Growing up in a conservative household in Walla Walla, I was taught the value of hard work, earning your own way, and working to improve the lives of others. I learned that even in America, no one is promised success; we have to fight for it. These are lessons I learned from my father.
Today, despite working harder than ever before, working families are finding it increasingly difficult to get by, let alone get ahead. No matter where you fall on the political spectrum, Americans can feel that our economy is out of balance.
That’s why I am a proud conservative and an active member of my union, the Washington Federation of State Employees of the American Federation of State, County and Municipal Employees.
By speaking up together, union members are able to negotiate with their employers for fair wages, benefits and safe workplaces that sustain American families. When more people belong to unions, middle class income rises.
But these days it’s hard to ignore the wedge that some are trying to drive between conservatives and their unions.
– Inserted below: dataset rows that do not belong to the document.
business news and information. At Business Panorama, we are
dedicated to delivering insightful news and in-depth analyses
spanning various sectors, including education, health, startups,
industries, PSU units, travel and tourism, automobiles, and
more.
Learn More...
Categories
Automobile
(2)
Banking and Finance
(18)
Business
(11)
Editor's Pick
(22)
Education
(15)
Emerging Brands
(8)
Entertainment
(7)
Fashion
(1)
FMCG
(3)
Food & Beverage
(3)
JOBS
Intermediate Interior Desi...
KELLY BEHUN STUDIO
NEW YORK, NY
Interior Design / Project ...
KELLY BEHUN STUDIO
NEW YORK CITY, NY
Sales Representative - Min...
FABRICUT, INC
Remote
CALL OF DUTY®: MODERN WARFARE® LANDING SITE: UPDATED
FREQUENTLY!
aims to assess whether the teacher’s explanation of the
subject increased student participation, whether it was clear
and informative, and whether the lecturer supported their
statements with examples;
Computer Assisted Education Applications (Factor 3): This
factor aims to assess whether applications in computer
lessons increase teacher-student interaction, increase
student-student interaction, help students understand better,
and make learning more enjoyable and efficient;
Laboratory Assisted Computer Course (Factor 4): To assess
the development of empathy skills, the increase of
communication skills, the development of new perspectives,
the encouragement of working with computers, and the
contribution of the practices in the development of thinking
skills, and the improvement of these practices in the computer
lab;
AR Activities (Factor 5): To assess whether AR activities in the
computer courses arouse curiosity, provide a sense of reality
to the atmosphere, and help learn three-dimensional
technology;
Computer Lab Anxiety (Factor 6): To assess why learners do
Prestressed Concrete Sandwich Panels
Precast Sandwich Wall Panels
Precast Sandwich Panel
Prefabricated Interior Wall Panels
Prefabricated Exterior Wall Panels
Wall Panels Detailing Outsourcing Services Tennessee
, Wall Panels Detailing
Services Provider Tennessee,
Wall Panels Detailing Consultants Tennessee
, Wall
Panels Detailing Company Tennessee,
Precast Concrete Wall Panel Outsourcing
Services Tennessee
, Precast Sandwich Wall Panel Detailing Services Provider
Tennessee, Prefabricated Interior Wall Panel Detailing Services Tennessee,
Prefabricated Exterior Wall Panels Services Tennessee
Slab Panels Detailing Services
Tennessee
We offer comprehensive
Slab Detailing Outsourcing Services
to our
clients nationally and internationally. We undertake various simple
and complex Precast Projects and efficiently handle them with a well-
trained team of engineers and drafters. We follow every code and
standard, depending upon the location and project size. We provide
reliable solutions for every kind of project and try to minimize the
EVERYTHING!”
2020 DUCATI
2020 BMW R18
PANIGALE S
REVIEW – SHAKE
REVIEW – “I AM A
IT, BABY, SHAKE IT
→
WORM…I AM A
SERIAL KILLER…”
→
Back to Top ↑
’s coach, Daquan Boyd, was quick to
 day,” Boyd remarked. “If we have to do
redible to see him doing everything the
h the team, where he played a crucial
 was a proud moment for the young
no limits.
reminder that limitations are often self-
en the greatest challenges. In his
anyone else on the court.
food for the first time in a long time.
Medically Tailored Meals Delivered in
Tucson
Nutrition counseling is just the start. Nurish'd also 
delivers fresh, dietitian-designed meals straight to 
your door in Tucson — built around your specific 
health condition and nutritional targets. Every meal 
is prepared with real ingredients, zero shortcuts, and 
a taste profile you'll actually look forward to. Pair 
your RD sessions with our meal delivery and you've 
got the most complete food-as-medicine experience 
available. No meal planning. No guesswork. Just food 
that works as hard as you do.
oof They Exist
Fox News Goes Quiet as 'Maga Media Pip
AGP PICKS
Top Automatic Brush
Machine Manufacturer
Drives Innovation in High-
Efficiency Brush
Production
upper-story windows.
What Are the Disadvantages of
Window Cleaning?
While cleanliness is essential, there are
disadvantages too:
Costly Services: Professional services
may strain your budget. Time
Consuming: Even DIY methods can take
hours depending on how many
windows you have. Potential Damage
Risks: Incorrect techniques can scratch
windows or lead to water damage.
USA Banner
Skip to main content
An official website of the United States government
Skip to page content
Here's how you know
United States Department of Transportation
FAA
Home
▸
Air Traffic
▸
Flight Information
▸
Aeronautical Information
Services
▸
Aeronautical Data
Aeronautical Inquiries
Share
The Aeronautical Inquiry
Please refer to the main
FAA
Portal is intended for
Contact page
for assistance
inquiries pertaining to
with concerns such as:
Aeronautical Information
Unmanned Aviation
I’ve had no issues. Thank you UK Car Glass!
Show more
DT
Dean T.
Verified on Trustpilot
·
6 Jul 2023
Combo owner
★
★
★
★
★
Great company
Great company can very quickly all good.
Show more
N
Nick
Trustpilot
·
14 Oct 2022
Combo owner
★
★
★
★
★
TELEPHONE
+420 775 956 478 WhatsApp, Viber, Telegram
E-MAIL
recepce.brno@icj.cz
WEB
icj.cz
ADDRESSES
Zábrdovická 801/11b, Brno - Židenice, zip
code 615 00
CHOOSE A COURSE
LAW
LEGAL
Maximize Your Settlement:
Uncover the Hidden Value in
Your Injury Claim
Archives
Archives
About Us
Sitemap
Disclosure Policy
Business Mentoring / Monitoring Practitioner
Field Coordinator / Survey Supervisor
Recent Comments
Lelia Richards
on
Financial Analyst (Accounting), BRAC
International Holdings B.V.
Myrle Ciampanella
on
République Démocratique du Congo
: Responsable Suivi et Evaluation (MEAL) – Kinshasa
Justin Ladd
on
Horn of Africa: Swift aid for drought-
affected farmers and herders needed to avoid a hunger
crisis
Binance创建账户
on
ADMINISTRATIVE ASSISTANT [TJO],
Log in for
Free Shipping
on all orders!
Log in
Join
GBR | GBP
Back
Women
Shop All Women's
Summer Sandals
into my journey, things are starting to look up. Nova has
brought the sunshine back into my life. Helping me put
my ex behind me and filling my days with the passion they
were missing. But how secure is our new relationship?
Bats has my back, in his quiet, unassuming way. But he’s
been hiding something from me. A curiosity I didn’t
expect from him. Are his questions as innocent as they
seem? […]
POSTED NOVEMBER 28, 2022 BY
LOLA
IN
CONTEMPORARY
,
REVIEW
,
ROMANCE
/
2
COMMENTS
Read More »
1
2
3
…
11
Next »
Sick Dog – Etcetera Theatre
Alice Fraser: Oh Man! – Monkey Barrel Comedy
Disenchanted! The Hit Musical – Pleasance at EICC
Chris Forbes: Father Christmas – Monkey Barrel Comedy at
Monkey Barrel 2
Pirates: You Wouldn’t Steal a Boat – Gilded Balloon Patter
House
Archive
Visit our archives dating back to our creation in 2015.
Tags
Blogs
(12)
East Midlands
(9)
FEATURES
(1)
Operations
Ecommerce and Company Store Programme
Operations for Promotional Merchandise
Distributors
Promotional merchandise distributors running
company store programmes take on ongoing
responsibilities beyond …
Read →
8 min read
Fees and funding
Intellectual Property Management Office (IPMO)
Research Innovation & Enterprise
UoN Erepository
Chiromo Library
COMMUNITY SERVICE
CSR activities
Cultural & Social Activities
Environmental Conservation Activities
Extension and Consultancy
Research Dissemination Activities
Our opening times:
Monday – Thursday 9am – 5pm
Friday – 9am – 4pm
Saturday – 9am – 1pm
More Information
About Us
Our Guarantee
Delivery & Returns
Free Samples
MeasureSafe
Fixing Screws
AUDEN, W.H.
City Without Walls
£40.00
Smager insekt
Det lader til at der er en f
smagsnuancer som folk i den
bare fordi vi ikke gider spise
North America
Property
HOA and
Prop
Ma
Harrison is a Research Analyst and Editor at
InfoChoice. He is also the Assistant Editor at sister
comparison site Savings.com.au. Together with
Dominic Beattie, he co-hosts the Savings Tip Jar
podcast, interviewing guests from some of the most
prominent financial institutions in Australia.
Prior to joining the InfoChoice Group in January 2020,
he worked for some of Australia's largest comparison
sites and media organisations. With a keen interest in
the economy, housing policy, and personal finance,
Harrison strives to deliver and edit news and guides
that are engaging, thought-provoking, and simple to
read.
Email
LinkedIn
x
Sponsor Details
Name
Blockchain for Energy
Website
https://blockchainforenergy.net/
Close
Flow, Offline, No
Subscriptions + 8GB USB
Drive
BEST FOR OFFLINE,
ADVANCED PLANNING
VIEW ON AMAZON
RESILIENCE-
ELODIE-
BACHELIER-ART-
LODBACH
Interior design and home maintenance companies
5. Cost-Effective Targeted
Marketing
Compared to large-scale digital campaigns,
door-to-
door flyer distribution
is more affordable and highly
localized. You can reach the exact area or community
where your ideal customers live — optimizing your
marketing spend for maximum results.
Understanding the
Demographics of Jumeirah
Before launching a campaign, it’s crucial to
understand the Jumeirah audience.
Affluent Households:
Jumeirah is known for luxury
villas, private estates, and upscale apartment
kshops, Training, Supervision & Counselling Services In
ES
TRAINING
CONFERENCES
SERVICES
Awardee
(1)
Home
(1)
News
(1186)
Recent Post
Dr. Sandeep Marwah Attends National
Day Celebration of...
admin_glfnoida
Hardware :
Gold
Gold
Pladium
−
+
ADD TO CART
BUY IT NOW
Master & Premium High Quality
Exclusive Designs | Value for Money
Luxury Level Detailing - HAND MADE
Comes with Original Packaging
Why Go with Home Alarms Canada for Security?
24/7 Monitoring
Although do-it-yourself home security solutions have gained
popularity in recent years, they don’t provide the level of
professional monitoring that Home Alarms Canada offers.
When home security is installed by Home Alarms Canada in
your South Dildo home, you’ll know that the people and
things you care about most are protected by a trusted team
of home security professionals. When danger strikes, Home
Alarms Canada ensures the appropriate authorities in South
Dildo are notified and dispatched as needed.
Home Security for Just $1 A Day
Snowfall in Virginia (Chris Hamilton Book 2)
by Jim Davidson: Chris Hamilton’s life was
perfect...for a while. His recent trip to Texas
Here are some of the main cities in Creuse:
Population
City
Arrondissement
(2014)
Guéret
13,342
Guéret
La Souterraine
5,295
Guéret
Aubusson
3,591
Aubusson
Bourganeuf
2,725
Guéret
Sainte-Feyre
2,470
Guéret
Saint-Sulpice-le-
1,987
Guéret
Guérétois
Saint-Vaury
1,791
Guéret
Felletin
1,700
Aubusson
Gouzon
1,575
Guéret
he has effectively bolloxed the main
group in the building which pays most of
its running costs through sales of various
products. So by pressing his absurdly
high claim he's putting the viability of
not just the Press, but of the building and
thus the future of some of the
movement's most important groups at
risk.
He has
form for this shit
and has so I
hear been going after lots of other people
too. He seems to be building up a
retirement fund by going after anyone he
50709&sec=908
Even though a growing number of Americans support unions — including nearly half of conservative voters — some say that being conservative and a union member is a paradox.
In our state, special interest groups have launched a campaign with the sole purpose of trying to get union members, especially conservatives, to stop paying their dues. They call it employee freedom, but the simple truth is no one is ever forced to join a union or pay fees that go to politics or candidates they don’t support. Conservatives do have a voice.
Our union’s Conservative Caucus members in Washington are vocal, and many of us hold leadership positions throughout the state and national union. In a union of 1.6 million members, there will be disagreements, but one thing we all can agree on is that strong unions create strong communities.
That’s why I am deeply concerned about a case backed by self-serving special interests before the Supreme Court called Friedrichs v. California Teachers Association. This case could make it even harder for working people to speak up together through their unions to negotiate for better wages that sustain their families, making the already out-of-balance economy even worse.
The plaintiffs in this case want the court to allow them to avoid paying their fair share for reaping the benefits of a union contract. Those aren’t the conservative principles my father taught me.
The Friedrichs case weakens the ability of hardworking Americans like firefighters or teachers to come together, speak up and get ahead. I hope the Supreme Court takes a stand for true conservative values and protects our freedom to join together for a better future.
Alice Rogers is community corrections specialist in the Tri-Cities and a member of the Conservative Caucus of the Washington Federation of State Employees, AFSCME Council 28.